Layer 4: Metadata Intelligence. Rich per-memory attributes, namespace isolation for multi-tenant deployments, and filtered search. Metadata can include session IDs, user IDs, timestamps, source type, confidence level — all queryable at retrieval time without affecting vector search performance.

Layer 5: Deploy Anywhere. Single .feather file, no server, embedded operation. pip install feather-db. Self-hosted Docker available. The same API runs in a laptop process, a cloud VM, or a serverless function.

The Read-Reason-Update-Decay loop

The "living" property comes from a continuous loop that runs on every interaction:

Read: Retrieve the top-k most relevant memories using adaptive scoring — not flat cosine similarity, but similarity weighted by recency, stickiness, and importance.

Reason: The AI agent uses retrieved memories as context for its response. Graph traversal surfaces additional context connected to the retrieved facts. The model output is grounded in the current working memory state.

Update: After retrieval, recall counts increment on every returned memory. Importance scores can be updated programmatically based on outcome quality. New memories from the session are ingested with fresh timestamps.

Decay: On the next retrieval pass, the scoring formula re-applies. Time has passed. Memories not recalled have lower effective scores. The working set has shifted slightly toward what's been recently relevant.

No manual curation happens in this loop. No explicit deletion. No TTL management. The system curates itself through the mechanics of the scoring formula.

What the Living Context Engine achieves on benchmarks

LongMemEval is the standard benchmark for AI long-term memory accuracy. It tests recall, temporal reasoning, preference tracking, and knowledge updates across simulated long-running agent sessions.

SystemLongMemEval scoreRelative cost per query
GPT-4o full context0.64040× (baseline)
Feather DB + GPT-4o0.6931× (40× cheaper)
Feather DB + Gemini Flash0.657~$2.40 full benchmark run

Feather DB scores 8.3% higher than full-context GPT-4o at 40× lower cost. The accuracy improvement comes from retrieval quality: the Living Context Engine surfaces fresher, higher-signal memories than a flat store or full-context window that treats all information equally.

FAQ

What does "living" mean in the Living Context Engine?

"Living" means the memory system actively manages what it knows — facts that are recalled frequently stay accessible and resist decay, while facts never recalled automatically fade. The working memory evolves based on usage patterns rather than accumulating indiscriminately.

How is the Living Context Engine different from RAG?

RAG retrieves documents by similarity without tracking recency or usage history. The Living Context Engine adds decay, stickiness, and graph relationships so retrieval reflects not just semantic similarity but temporal relevance and connection to other known facts.

Does the Living Context Engine require manual configuration to manage memory size?

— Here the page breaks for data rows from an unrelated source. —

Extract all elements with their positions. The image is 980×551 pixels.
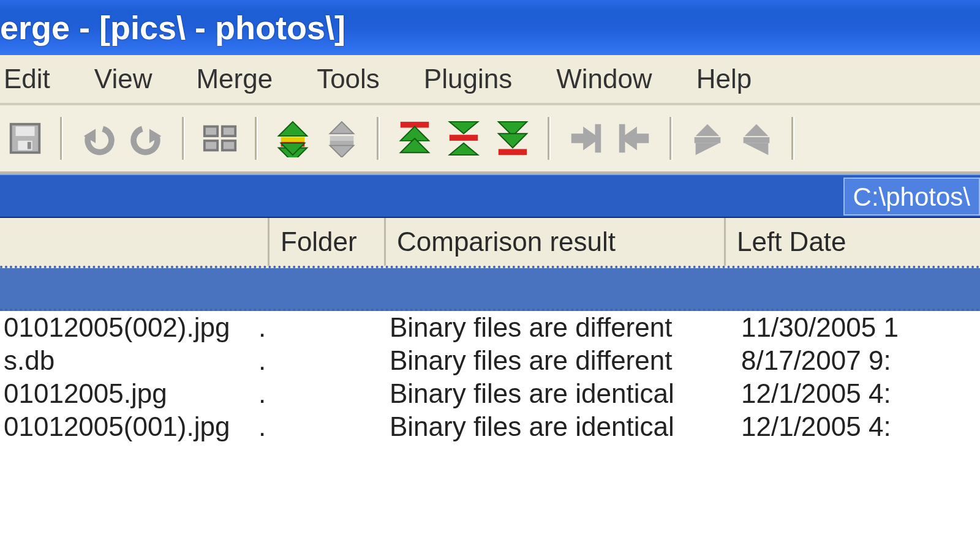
column-headers: Folder Comparison result Left Date <box>0 218 980 268</box>
merge-right-button[interactable] <box>735 117 778 160</box>
save-icon <box>6 119 44 157</box>
svg-rect-33 <box>695 137 721 143</box>
svg-marker-15 <box>330 122 354 133</box>
column-filename[interactable] <box>0 218 270 266</box>
svg-marker-32 <box>696 124 720 136</box>
copy-right-button[interactable] <box>564 117 607 160</box>
right-path-label[interactable]: C:\photos\ <box>843 178 980 216</box>
svg-rect-27 <box>499 149 527 155</box>
prev-diff-button[interactable] <box>320 117 363 160</box>
menu-bar: Edit View Merge Tools Plugins Window Hel… <box>0 55 980 105</box>
diff-next-icon <box>274 119 312 157</box>
window-title-bar: erge - [pics\ - photos\] <box>0 0 980 55</box>
svg-rect-29 <box>595 124 601 153</box>
svg-rect-9 <box>222 141 235 151</box>
to-last-diff-icon <box>494 119 532 157</box>
path-bar: C:\photos\ <box>0 174 980 218</box>
toolbar-separator <box>255 117 258 160</box>
cell-filename: s.db <box>0 345 252 376</box>
current-diff-button[interactable] <box>442 117 485 160</box>
svg-rect-17 <box>330 141 354 146</box>
cell-folder: . <box>252 345 386 376</box>
copy-left-icon <box>616 119 654 157</box>
first-diff-button[interactable] <box>393 117 436 160</box>
svg-rect-16 <box>330 136 354 141</box>
file-list: 01012005(002).jpg . Binary files are dif… <box>0 311 980 443</box>
cell-result: Binary files are different <box>386 312 737 343</box>
next-diff-button[interactable] <box>271 117 314 160</box>
cell-folder: . <box>252 312 386 343</box>
table-row[interactable]: 01012005(002).jpg . Binary files are dif… <box>0 311 980 344</box>
cell-date: 11/30/2005 1 <box>737 312 980 343</box>
svg-marker-22 <box>450 122 478 133</box>
toolbar-separator <box>548 117 551 160</box>
cell-date: 8/17/2007 9: <box>737 345 980 376</box>
toolbar-separator <box>377 117 380 160</box>
svg-rect-1 <box>16 127 35 137</box>
merge-to-left-icon <box>688 119 726 157</box>
menu-view[interactable]: View <box>91 60 156 98</box>
svg-marker-10 <box>279 122 307 136</box>
merge-to-right-icon <box>737 119 775 157</box>
svg-rect-36 <box>744 137 770 143</box>
cell-result: Binary files are different <box>386 345 737 376</box>
cell-filename: 01012005.jpg <box>0 378 252 409</box>
svg-marker-37 <box>745 143 769 155</box>
redo-icon <box>128 119 166 157</box>
svg-rect-3 <box>28 142 31 149</box>
save-button[interactable] <box>4 117 47 160</box>
layout-button[interactable] <box>198 117 241 160</box>
toolbar-separator <box>669 117 673 160</box>
menu-tools[interactable]: Tools <box>313 60 383 98</box>
copy-right-icon <box>567 119 605 157</box>
to-current-diff-icon <box>445 119 483 157</box>
toolbar-separator <box>791 117 794 160</box>
menu-help[interactable]: Help <box>693 60 756 98</box>
undo-button[interactable] <box>77 117 119 160</box>
table-row[interactable]: 01012005(001).jpg . Binary files are ide… <box>0 410 980 443</box>
menu-plugins[interactable]: Plugins <box>420 60 516 98</box>
cell-result: Binary files are identical <box>386 411 737 442</box>
cell-filename: 01012005(002).jpg <box>0 312 252 343</box>
merge-left-button[interactable] <box>686 117 729 160</box>
svg-rect-11 <box>281 137 305 142</box>
svg-rect-31 <box>619 124 625 153</box>
undo-icon <box>79 119 117 157</box>
cell-result: Binary files are identical <box>386 378 737 409</box>
svg-marker-18 <box>330 146 354 157</box>
svg-rect-6 <box>205 127 217 137</box>
cell-date: 12/1/2005 4: <box>737 411 980 442</box>
svg-rect-8 <box>205 141 217 151</box>
cell-folder: . <box>252 411 386 442</box>
table-row[interactable]: 01012005.jpg . Binary files are identica… <box>0 377 980 410</box>
cell-date: 12/1/2005 4: <box>737 378 980 409</box>
toolbar-separator <box>182 117 185 160</box>
menu-window[interactable]: Window <box>552 60 656 98</box>
svg-marker-34 <box>696 143 720 155</box>
svg-rect-7 <box>222 127 235 137</box>
layout-icon <box>201 119 239 157</box>
svg-marker-24 <box>450 143 478 155</box>
toolbar-separator <box>60 117 63 160</box>
selected-row[interactable] <box>0 268 980 311</box>
cell-folder: . <box>252 378 386 409</box>
copy-left-button[interactable] <box>613 117 656 160</box>
svg-marker-26 <box>499 133 527 148</box>
last-diff-button[interactable] <box>491 117 534 160</box>
column-left-date[interactable]: Left Date <box>726 218 980 266</box>
column-result[interactable]: Comparison result <box>386 218 726 266</box>
redo-button[interactable] <box>126 117 168 160</box>
to-first-diff-icon <box>396 119 434 157</box>
svg-rect-23 <box>450 135 478 141</box>
diff-prev-icon <box>323 119 361 157</box>
toolbar <box>0 105 980 174</box>
svg-marker-35 <box>745 124 769 136</box>
table-row[interactable]: s.db . Binary files are different 8/17/2… <box>0 344 980 377</box>
window-title-text: erge - [pics\ - photos\] <box>0 9 345 47</box>
menu-edit[interactable]: Edit <box>0 60 54 98</box>
menu-merge[interactable]: Merge <box>192 60 276 98</box>
column-folder[interactable]: Folder <box>270 218 386 266</box>
cell-filename: 01012005(001).jpg <box>0 411 252 442</box>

No. The decay mechanics manage working set size automatically. Set the half-life parameter (e.g., 30 days) and time_weight (e.g., 0.3), and memories naturally fade below retrieval threshold without manual deletion or TTL rules per item.

What benchmark does Feather DB use to measure memory quality?

Feather DB reports scores on LongMemEval, the standard benchmark for AI long-term memory. Feather DB with GPT-4o scores 0.693 vs 0.640 for GPT-4o full-context — 8.3% higher at 40× lower per-query cost.

Is the Living Context Engine available as a hosted service?

Feather DB currently runs as an embedded library (single .feather file, pip install feather-db) and self-hosted Docker. A Cloud offering is planned for Q3 2026. The embedded model is production-ready today.